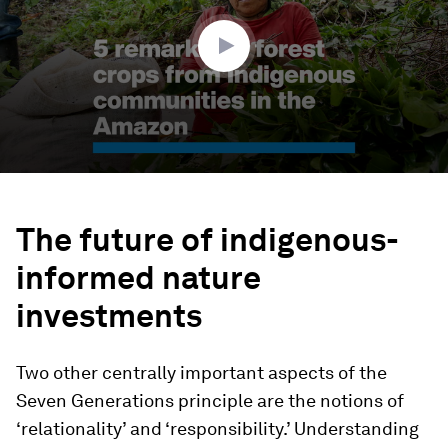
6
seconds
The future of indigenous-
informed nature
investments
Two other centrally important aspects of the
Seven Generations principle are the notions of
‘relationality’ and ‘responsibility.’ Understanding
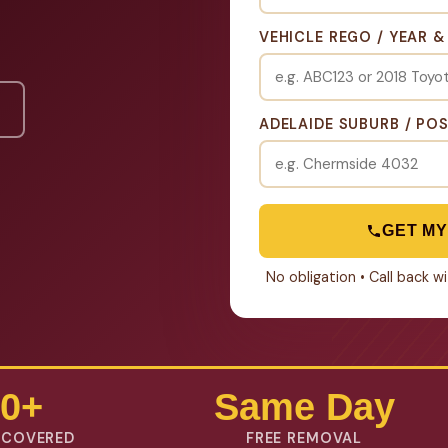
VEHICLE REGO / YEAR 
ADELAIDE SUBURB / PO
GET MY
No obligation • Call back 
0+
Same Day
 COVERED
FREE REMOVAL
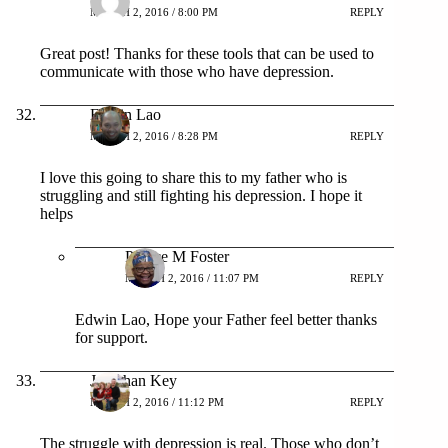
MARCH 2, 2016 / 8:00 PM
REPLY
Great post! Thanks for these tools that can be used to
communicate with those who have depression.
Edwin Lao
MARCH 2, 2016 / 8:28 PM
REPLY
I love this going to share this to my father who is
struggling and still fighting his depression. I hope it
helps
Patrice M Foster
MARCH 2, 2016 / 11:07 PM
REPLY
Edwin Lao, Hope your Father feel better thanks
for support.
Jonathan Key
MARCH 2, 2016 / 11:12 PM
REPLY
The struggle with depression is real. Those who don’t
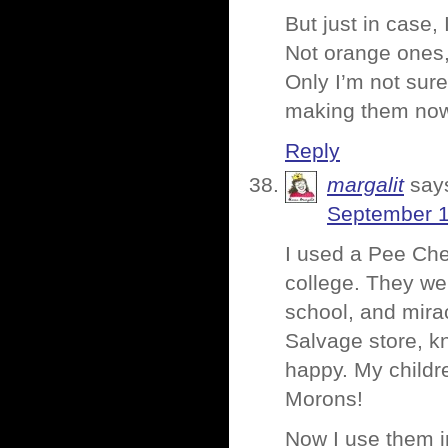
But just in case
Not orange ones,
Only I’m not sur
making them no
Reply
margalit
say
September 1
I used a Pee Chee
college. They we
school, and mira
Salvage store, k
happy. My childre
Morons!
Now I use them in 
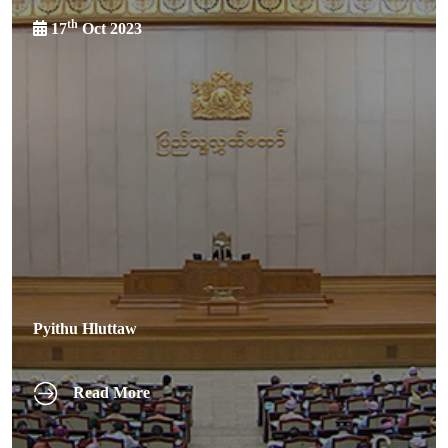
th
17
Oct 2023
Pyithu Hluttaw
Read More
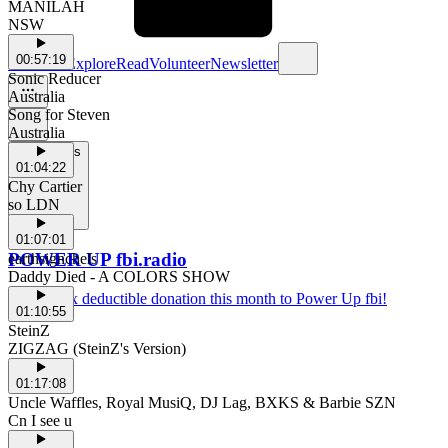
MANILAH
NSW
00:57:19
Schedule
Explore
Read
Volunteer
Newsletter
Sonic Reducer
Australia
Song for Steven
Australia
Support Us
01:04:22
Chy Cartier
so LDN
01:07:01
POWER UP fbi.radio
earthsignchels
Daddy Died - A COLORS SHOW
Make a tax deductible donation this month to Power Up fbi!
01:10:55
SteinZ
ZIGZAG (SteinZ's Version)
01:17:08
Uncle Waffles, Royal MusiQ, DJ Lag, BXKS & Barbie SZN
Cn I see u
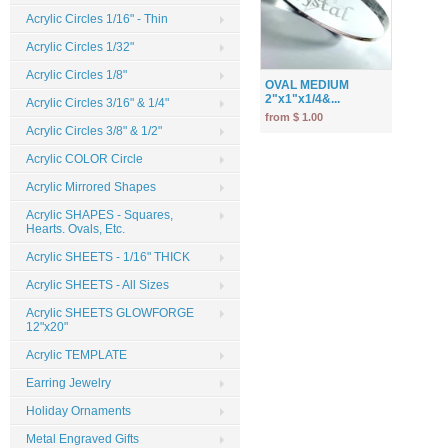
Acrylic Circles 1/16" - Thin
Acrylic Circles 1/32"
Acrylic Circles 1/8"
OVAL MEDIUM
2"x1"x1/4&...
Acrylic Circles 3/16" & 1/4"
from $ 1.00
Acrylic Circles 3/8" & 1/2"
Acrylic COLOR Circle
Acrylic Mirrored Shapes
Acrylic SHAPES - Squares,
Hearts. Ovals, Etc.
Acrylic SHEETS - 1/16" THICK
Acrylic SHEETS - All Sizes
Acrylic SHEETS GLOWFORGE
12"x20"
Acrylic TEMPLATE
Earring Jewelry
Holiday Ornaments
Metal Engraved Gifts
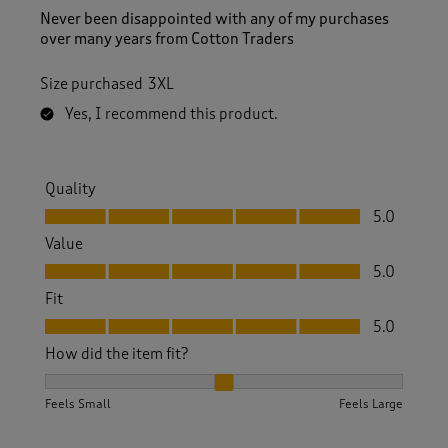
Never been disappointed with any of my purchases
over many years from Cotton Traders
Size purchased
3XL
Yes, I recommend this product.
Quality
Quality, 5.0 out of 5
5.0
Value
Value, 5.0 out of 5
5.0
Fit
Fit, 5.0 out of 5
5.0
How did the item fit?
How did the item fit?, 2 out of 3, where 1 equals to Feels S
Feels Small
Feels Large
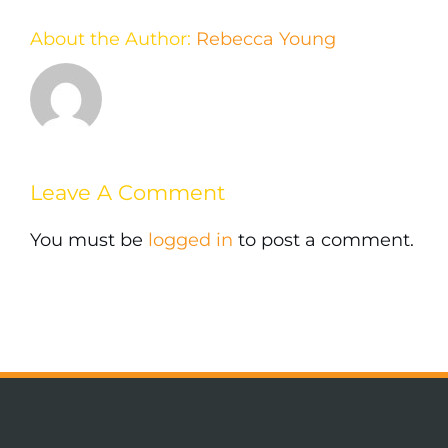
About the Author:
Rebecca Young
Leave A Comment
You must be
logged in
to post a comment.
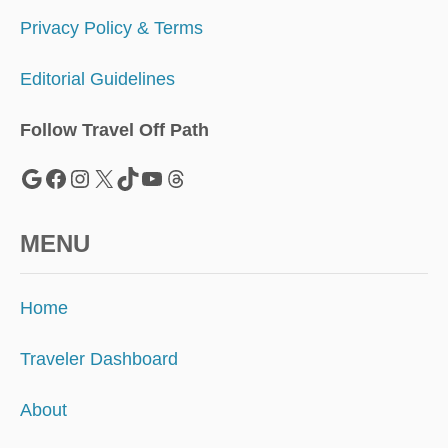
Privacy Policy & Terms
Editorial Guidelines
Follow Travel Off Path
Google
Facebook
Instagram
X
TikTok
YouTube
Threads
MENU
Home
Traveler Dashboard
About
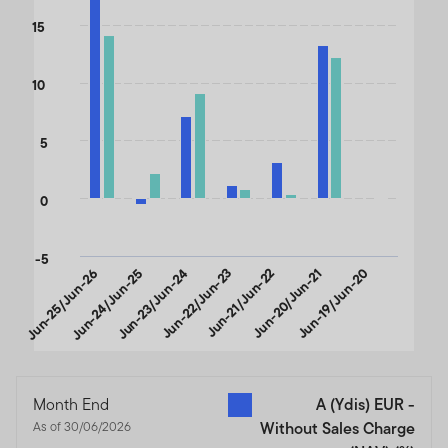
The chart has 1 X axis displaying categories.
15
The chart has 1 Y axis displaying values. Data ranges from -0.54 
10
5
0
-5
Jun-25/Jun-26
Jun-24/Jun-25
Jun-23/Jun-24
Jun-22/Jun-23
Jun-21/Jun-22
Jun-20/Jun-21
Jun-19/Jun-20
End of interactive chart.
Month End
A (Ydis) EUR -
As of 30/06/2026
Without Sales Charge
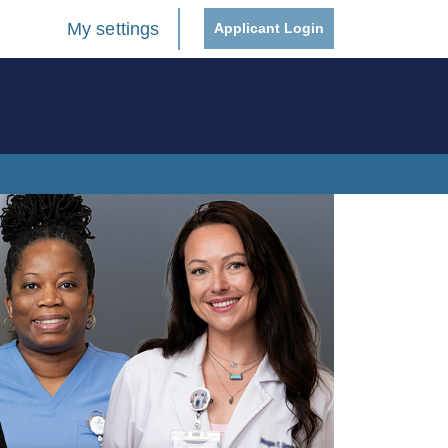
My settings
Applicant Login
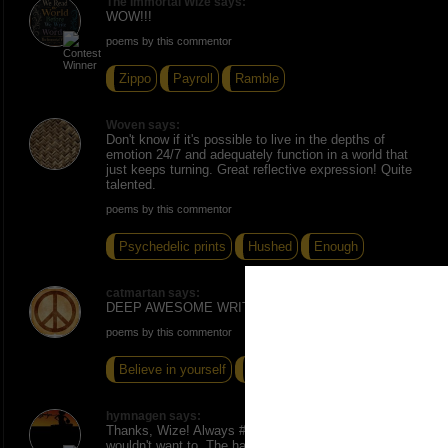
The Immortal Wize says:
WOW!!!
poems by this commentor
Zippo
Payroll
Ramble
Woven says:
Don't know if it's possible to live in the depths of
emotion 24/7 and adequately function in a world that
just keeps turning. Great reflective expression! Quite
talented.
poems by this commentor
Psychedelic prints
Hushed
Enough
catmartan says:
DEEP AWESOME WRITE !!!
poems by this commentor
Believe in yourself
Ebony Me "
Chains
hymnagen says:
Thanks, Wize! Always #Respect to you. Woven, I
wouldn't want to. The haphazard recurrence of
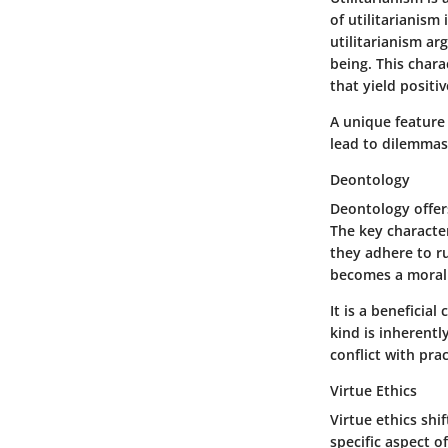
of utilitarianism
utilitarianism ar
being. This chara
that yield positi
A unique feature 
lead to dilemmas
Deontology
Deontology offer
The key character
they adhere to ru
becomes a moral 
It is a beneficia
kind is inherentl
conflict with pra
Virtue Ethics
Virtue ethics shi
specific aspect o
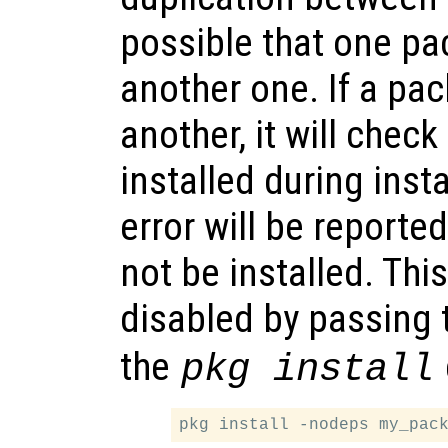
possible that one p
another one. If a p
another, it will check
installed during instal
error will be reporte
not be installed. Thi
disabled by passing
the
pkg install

-----

(Requirement) Write everything in the records out exactly, apart from the pictures.

(Problem solution)
6
seconds
The future of indigenous-
informed nature
investments
Two other centrally important aspects of the
Seven Generations principle are the notions of
‘relationality’ and ‘responsibility.’ Understanding
VEHICLE REGO / YEAR 
ADELAIDE SUBURB / PO
GET MY
No obligation • Call back 
0+
Same Day
 COVERED
FREE REMOVAL
MARCH 2, 2016 / 8:00 PM
REPLY
Great post! Thanks for these tools that can be used to
communicate with those who have depression.
Edwin Lao
MARCH 2, 2016 / 8:28 PM
REPLY
I love this going to share this to my father who is
struggling and still fighting his depression. I hope it
helps
Patrice M Foster
MARCH 2, 2016 / 11:07 PM
REPLY
Edwin Lao, Hope your Father feel better thanks
for support.
Jonathan Key
MARCH 2, 2016 / 11:12 PM
REPLY
The struggle with depression is real. Those who don’t
But just in case
Not orange ones,
Only I’m not sur
making them no
Reply
margalit
say
September 1
I used a Pee Chee
college. They we
school, and mira
Salvage store, k
happy. My childre
Morons!
Now I use them in 
th
17
Oct 2023
Pyithu Hluttaw
Read More
MANILAH
NSW
00:57:19
Schedule
Explore
Read
Volunteer
Newsletter
Sonic Reducer
Australia
Song for Steven
Australia
Support Us
01:04:22
Chy Cartier
so LDN
01:07:01
POWER UP fbi.radio
earthsignchels
Daddy Died - A COLORS SHOW
Make a tax deductible donation this month to Power Up fbi!
01:10:55
SteinZ
ZIGZAG (SteinZ's Version)
01:17:08
Uncle Waffles, Royal MusiQ, DJ Lag, BXKS & Barbie SZN
Cn I see u
Acrylic Circles 1/16" - Thin
Acrylic Circles 1/32"
Acrylic Circles 1/8"
OVAL MEDIUM
2"x1"x1/4&...
Acrylic Circles 3/16" & 1/4"
from $ 1.00
Acrylic Circles 3/8" & 1/2"
Acrylic COLOR Circle
Acrylic Mirrored Shapes
Acrylic SHAPES - Squares,
Hearts. Ovals, Etc.
Acrylic SHEETS - 1/16" THICK
Acrylic SHEETS - All Sizes
Acrylic SHEETS GLOWFORGE
12"x20"
Acrylic TEMPLATE
Earring Jewelry
Holiday Ornaments
Metal Engraved Gifts
Never been disappointed with any of my purchases
over many years from Cotton Traders
Size purchased
3XL
Yes, I recommend this product.
Quality
Quality, 5.0 out of 5
5.0
Value
Value, 5.0 out of 5
5.0
Fit
Fit, 5.0 out of 5
5.0
How did the item fit?
How did the item fit?, 2 out of 3, where 1 equals to Feels S
Feels Small
Feels Large
About the Author:
Rebecca Young
Leave A Comment
You must be
logged in
to post a comment.
Privacy Policy & Terms
Editorial Guidelines
Follow Travel Off Path
Google
Facebook
Instagram
X
TikTok
YouTube
Threads
MENU
Home
Traveler Dashboard
About
The chart has 1 X axis displaying categories.
15
The chart has 1 Y axis displaying values. Data ranges from -0.54 
10
5
0
-5
Jun-25/Jun-26
Jun-24/Jun-25
Jun-23/Jun-24
Jun-22/Jun-23
Jun-21/Jun-22
Jun-20/Jun-21
Jun-19/Jun-20
End of interactive chart.
Month End
A (Ydis) EUR -
As of 30/06/2026
Without Sales Charge
My settings
Applicant Login
The Immortal Wize says:
WOW!!!
poems by this commentor
Zippo
Payroll
Ramble
Woven says:
Don't know if it's possible to live in the depths of
emotion 24/7 and adequately function in a world that
just keeps turning. Great reflective expression! Quite
talented.
poems by this commentor
Psychedelic prints
Hushed
Enough
catmartan says:
DEEP AWESOME WRITE !!!
poems by this commentor
Believe in yourself
Ebony Me "
Chains
hymnagen says:
Thanks, Wize! Always #Respect to you. Woven, I
wouldn't want to. The haphazard recurrence of
of utilitarianism
utilitarianism ar
being. This chara
that yield positi
A unique feature 
lead to dilemmas
Deontology
Deontology offer
The key character
they adhere to ru
becomes a moral 
It is a beneficia
kind is inherentl
conflict with pra
Virtue Ethics
Virtue ethics shi
specific aspect o
possible that one p
another one. If a p
another, it will check
installed during instal
error will be reporte
not be installed. Thi
disabled by passing
the
pkg install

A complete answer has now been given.